En parallèle, le mouvement syndical écope : « Les syndicats sont attaqués au moment où il y a un impératif de solidarité internationale renouvelé, parce qu’on ne peut plus penser les réponses à la crise dans un contexte uniquement national. » Il y a également une forte délocalisation de l’industrie manufacturière et les économies régionales souffrent de l’installation de géants comme Wal-Mart. Les travailleurs vivent dans la précarité et, sur le plan financier, les bulles spéculatives se multiplient.

Les voies à emprunter pour en sortir

Le sociologue pose le constat que la crise est effectivement loin d’être finie et, questionné sur l’après-crise et les changements à apporter, il y va de ce diagnostic qui laisse voir la nécessité de la recherche d’un meilleur équilibre : « C’est une question fondamentalement de rapport de force. En comparaison avec la situation antérieure du New Deal entre le capitalisme et le mouvement ouvrier, le rapport de force a été inversé ; il y a un affaiblissement des mouvements sociaux et des organismes de réglementation dans nos sociétés ; à cet égard, les États-Unis sont l’exemple par excellence. »
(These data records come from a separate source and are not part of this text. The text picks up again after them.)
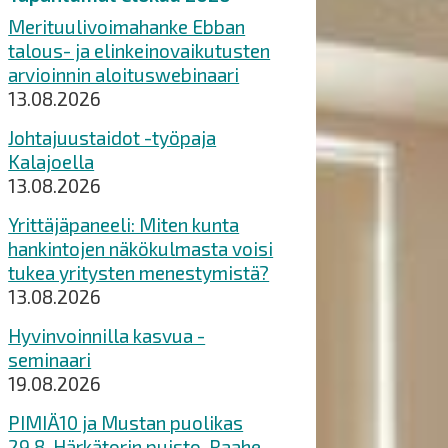
Merituulivoimahanke Ebban
talous- ja elinkeinovaikutusten
arvioinnin aloituswebinaari
13.08.2026
Johtajuustaidot -työpaja
Kalajoella
13.08.2026
Yrittäjäpaneeli: Miten kunta
hankintojen näkökulmasta voisi
tukea yritysten menestymistä?
13.08.2026
Hyvinvoinnilla kasvua -
seminaari
19.08.2026
PIMIÄ10 ja Mustan puolikas
29.8. Härkätorin puisto, Raahe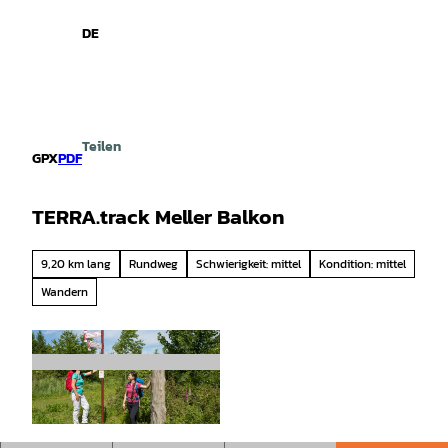
spiele
Z
u
DE
Leichte
Gebärdensprache
Suche
Menü
m
Sprache
I
n
h
a
Teilen
l
GPX
PDF
t
TERRA.track Meller Balkon
9,20 km lang
Rundweg
Schwierigkeit: mittel
Kondition: mittel
Wandern
© Klaus Herzmann |
CC-BY-SA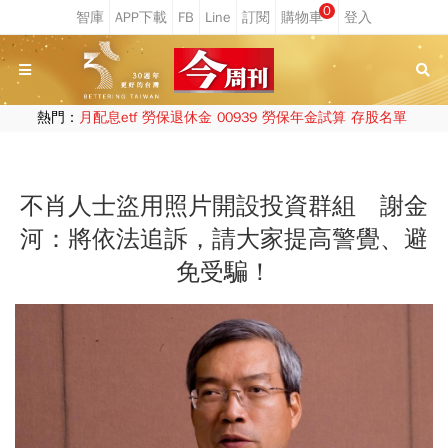
0
熱門：
月配息etf
勞保退休金
00939
勞保年金試算
存股名單
不肖人士盜用照片開設投資群組 謝金
河：將依法追訴，請大家提高警覺、避
免受騙！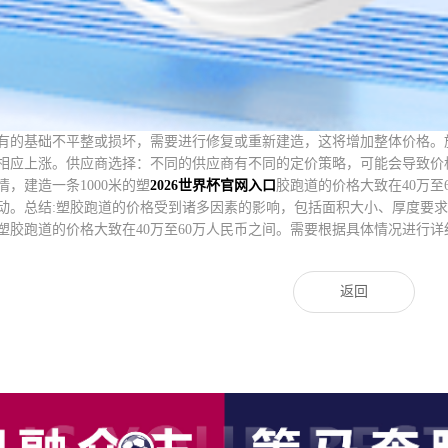
有的基础不平整或损坏，需要进行修复或重新建造，这将增加整体价格。
相应上涨。供应商选择：不同的供应商有不同的定价策略，可能会导致价格差
，建造一条1000米的塑
2026世界杯官网入口
胶跑道的价格大致在40万
动。总结:塑胶跑道的价格受到诸多因素的影响，包括面积大小、厚度要
米的塑胶跑道的价格大致在40万至60万人民币之间。需要根据具体情况进行
返回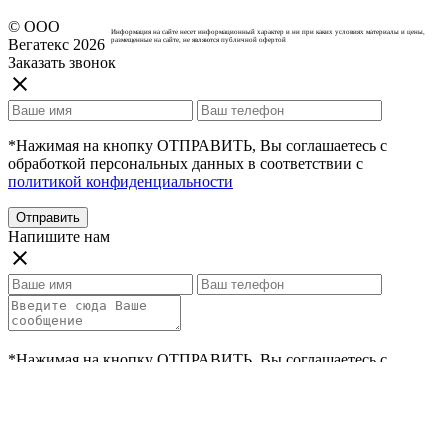
© ООО
Информация на сайте несет информационный характер и ни при каких условиях материалы и цены,
Вегатекс 2026
размещенные на сайте, не являются публичной офертой
Заказать звонок
close
*Нажимая на кнопку ОТПРАВИТЬ, Вы соглашаетесь с
обработкой персональных данных в соответствии с
политикой конфиденциальности
Отправить
Напишите нам
close
*Нажимая на кнопку ОТПРАВИТЬ, Вы соглашаетесь с
обработкой персональных данных в соответствии с
политикой конфиденциальности
Отправить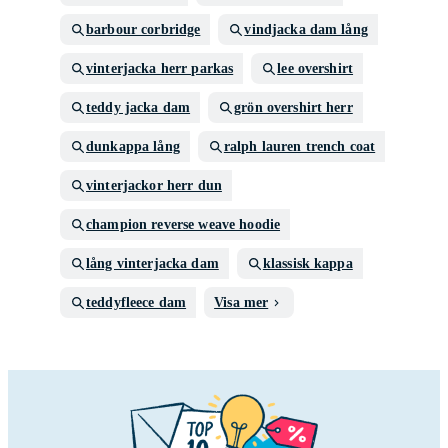
barbour corbridge
vindjacka dam lång
vinterjacka herr parkas
lee overshirt
teddy jacka dam
grön overshirt herr
dunkappa lång
ralph lauren trench coat
vinterjackor herr dun
champion reverse weave hoodie
lång vinterjacka dam
klassisk kappa
teddyfleece dam
Visa mer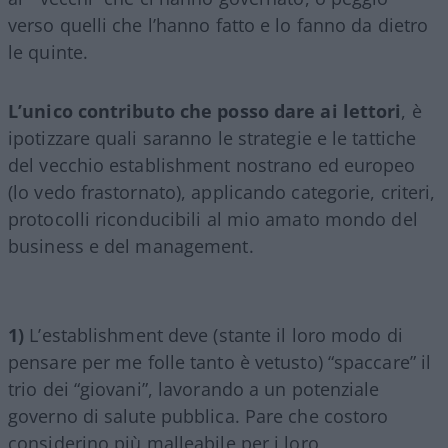
verso quelli che l’hanno fatto e lo fanno da dietro
le quinte.
L’unico contributo che posso dare ai lettori
, è
ipotizzare quali saranno le strategie e le tattiche
del vecchio establishment nostrano ed europeo
(lo vedo frastornato), applicando categorie, criteri,
protocolli riconducibili al mio amato mondo del
business e del management.
1)
L’establishment deve (stante il loro modo di
pensare per me folle tanto è vetusto) “spaccare” il
trio dei “giovani”, lavorando a un potenziale
governo di salute pubblica. Pare che costoro
considerino più malleabile per i loro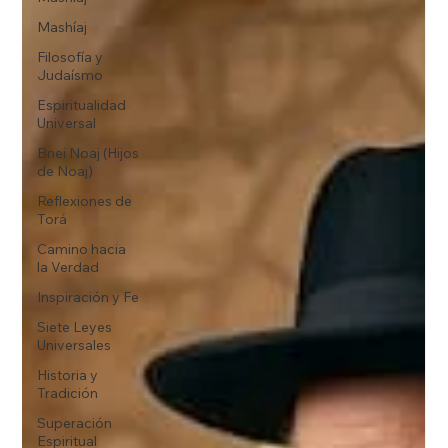
Mashíaj
Filosofía y
Judaísmo
Espiritualidad
Universal
Bnei Noaj (Hijos
de Noaj)
Reflexiones de
Torá
Camino hacia
la Verdad
Inspiración y Fe
Siete Leyes
Universales
Historia y
Tradición
Superación
Espiritual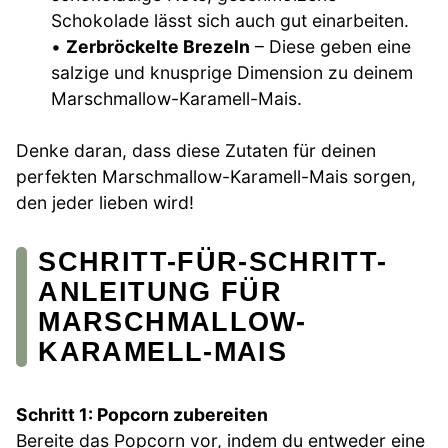
Schokolade lässt sich auch gut einarbeiten.
•
Zerbröckelte Brezeln
– Diese geben eine
salzige und knusprige Dimension zu deinem
Marschmallow-Karamell-Mais.
Denke daran, dass diese Zutaten für deinen
perfekten Marschmallow-Karamell-Mais sorgen,
den jeder lieben wird!
SCHRITT-FÜR-SCHRITT-
ANLEITUNG FÜR
MARSCHMALLOW-
KARAMELL-MAIS
Schritt 1: Popcorn zubereiten
Bereite das Popcorn vor, indem du entweder eine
Il repère actuellement deux impératifs dont il importe de tenir compte pour apaiser la tempête : « Il y a d’abord celui d’ordre écologique. Si on regarde Copenhague, c’est l’échec, selon les spécialistes, et Cancún s’en vient en décembre. On risque de perdre le contrôle de ce qui se passe sur la planète et on est rendu dans une zone de dangerosité qui est due aux changements climatiques, même si certains essaient de nous dire autre chose. » Il faut revoir l’échelle de grandeur : « On ne peut plus penser à la solution des problèmes dans un cadre national comme on le faisait auparavant ; la solidarité internationale devient un autre impératif important dans un projet de société alternatif. »
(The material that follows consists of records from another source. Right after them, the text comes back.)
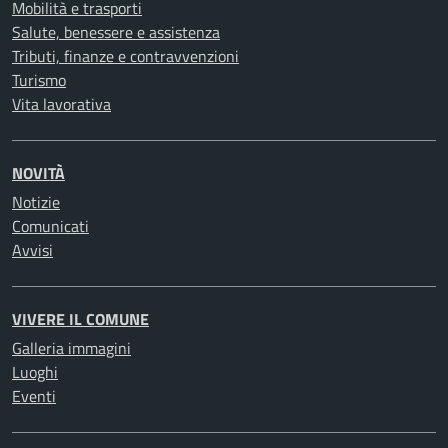
Mobilità e trasporti
Salute, benessere e assistenza
Tributi, finanze e contravvenzioni
Turismo
Vita lavorativa
NOVITÀ
Notizie
Comunicati
Avvisi
VIVERE IL COMUNE
Galleria immagini
Luoghi
Eventi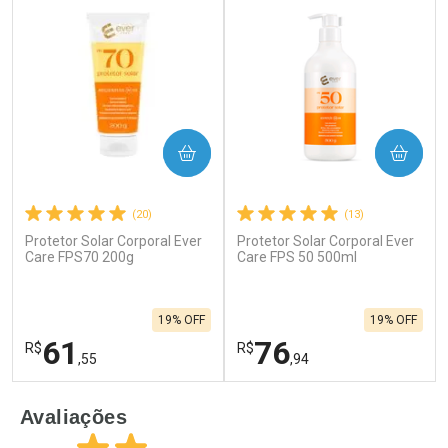
COMPRAR
COMPRAR
(20)
(13)
Protetor Solar Corporal Ever
Protetor Solar Corporal Ever
Care FPS70 200g
Care FPS 50 500ml
19% OFF
19% OFF
61
76
R$
R$
,55
,94
FECHAR
F
FECHAR
F
Avaliações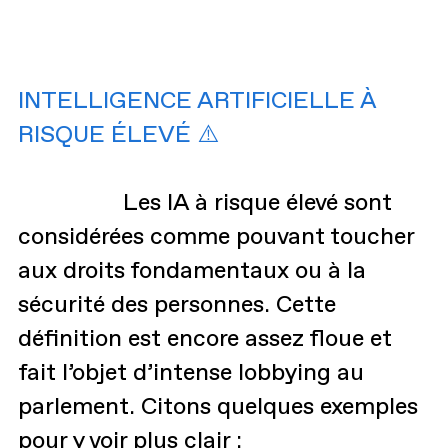
INTELLIGENCE ARTIFICIELLE À
RISQUE ÉLEVÉ ⚠️
Les IA à risque élevé sont
considérées comme pouvant toucher
aux droits fondamentaux ou à la
sécurité des personnes. Cette
définition est encore assez floue et
fait l’objet d’intense lobbying au
parlement. Citons quelques exemples
pour y voir plus clair :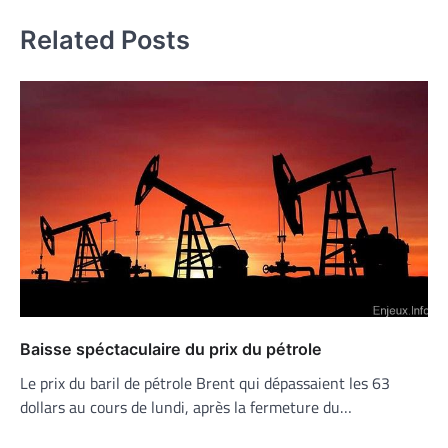
Related Posts
Baisse spéctaculaire du prix du pétrole
Le prix du baril de pétrole Brent qui dépassaient les 63
dollars au cours de lundi, après la fermeture du…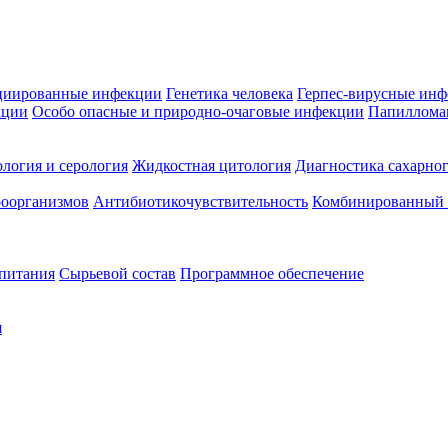
циированные инфекции
Генетика человека
Герпес-вирусные ин
кции
Особо опасные и природно-очаговые инфекции
Папиллома
логия и серология
Жидкостная цитология
Диагностика сахарног
оорганизмов
Антибиотикочувствительность
Комбинированный а
 питания
Сырьевой состав
Программное обеспечение
я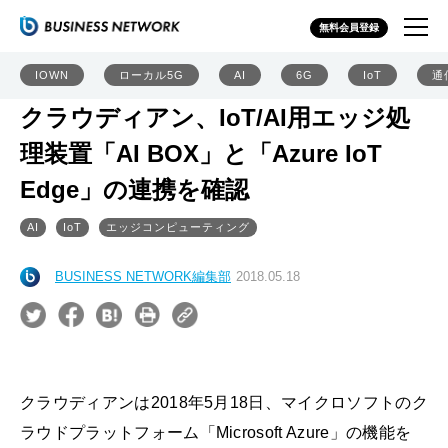
無料会員登録
IOWN
ローカル5G
AI
6G
IoT
通
クラウディアン、IoT/AI用エッジ処
理装置「AI BOX」と「Azure IoT
Edge」の連携を確認
AI
IoT
エッジコンピューティング
BUSINESS NETWORK編集部
2018.05.18
クラウディアンは2018年5月18日、マイクロソフトのク
ラウドプラットフォーム「Microsoft Azure」の機能を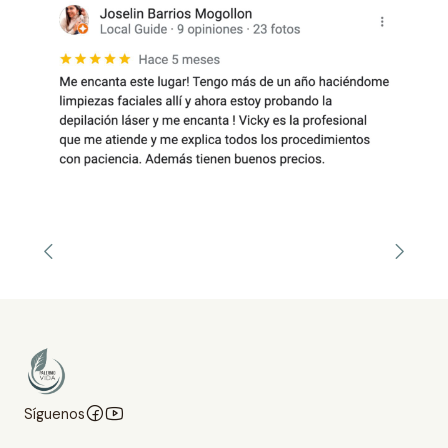
Síguenos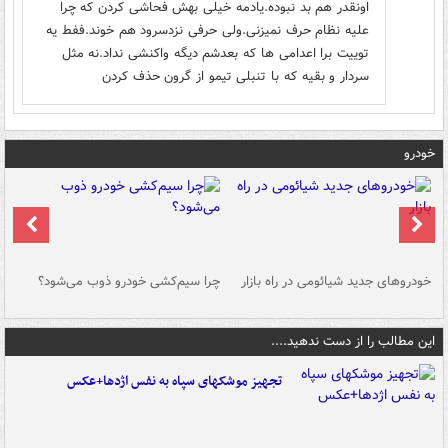
اونقدر هم بد نبوده.یادمه خیلی بهش فحاشی کردن که چرا
علیه نظام حرف نمیزنی.ولی حرفی نزد‌سرود هم خوند.ففط یه
توییت برا اعدامی ها که بعدشم دیگه واکنشی نداد.نه مثل
سردار و بقیه که با تنبلی تیمو از گرون حذف کردن
خودرو
خودروهای جدید شیائومی در راه بازار
چرا سیم‌کشی خودرو ذوب می‌شود؟
شو
این مطالب را از دست ندهید....
تجهیز موشکهای سپاه به نفس اژدها+عکس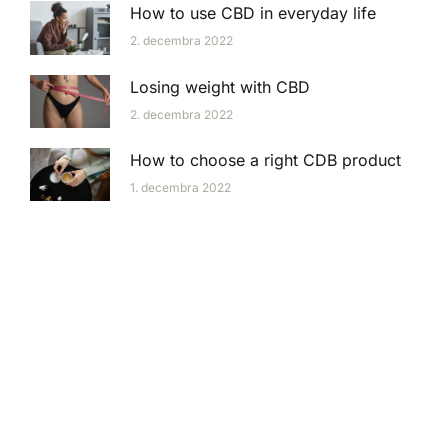
How to use CBD in everyday life
2. decembra 2022
Losing weight with CBD
2. decembra 2022
How to choose a right CDB product
1. decembra 2022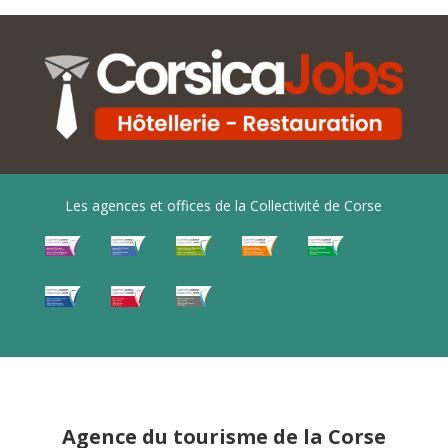
Les agences et offices de la Collectivité de Corse
Agence du tourisme de la Corse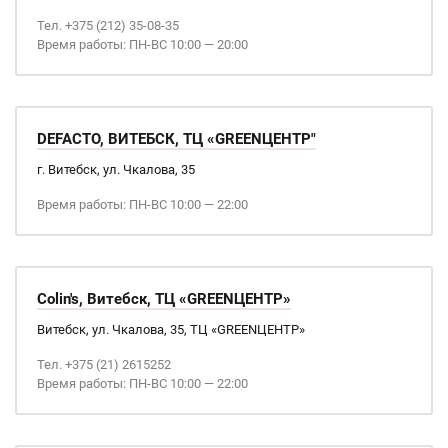
Тел. +375 (212) 35-08-35
Время работы: ПН-ВС 10:00 — 20:00
DEFACTO, ВИТЕБСК, ТЦ «GREENЦЕНТР"
г. Витебск, ул. Чкалова, 35
Время работы: ПН-ВС 10:00 — 22:00
Colin's, Витебск, ТЦ «GREENЦЕНТР»
Витебск, ул. Чкалова, 35, ТЦ «GREENЦЕНТР»
Тел. +375 (21) 2615252
Время работы: ПН-ВС 10:00 — 22:00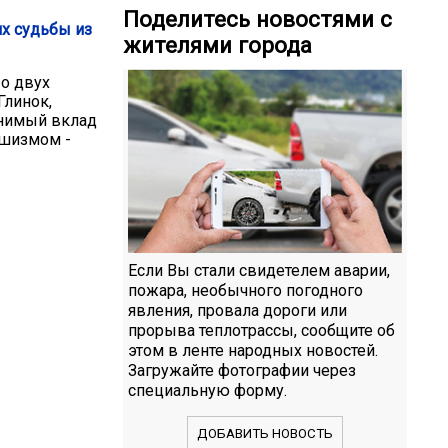
Поделитесь новостями с
х судьбы из
жителями города
 о двух
Глинок,
енимый вклад
ашизмом -
Если Вы стали свидетелем аварии,
пожара, необычного погодного
явления, провала дороги или
прорыва теплотрассы, сообщите об
этом в ленте народных новостей.
Загружайте фотографии через
специальную форму.
ДОБАВИТЬ НОВОСТЬ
À la suite de quoi, M. Favreau assure qu’il faut sortir du capitalisme : « Ça ne veut pas dire de le renverser, mais de faire occuper le terrain dans le plus grand nombre de secteurs possible par des entreprises collectives ou à contrôle démocratique, par l’entreprise publique et par des organismes de réglementation. » Les quatre pistes de sortie du capitalisme sont les suivantes : la démocratisation de l’économie, le renouvellement de l’État social, le passage au vert et la construction d’un nouveau mouvement citoyen international.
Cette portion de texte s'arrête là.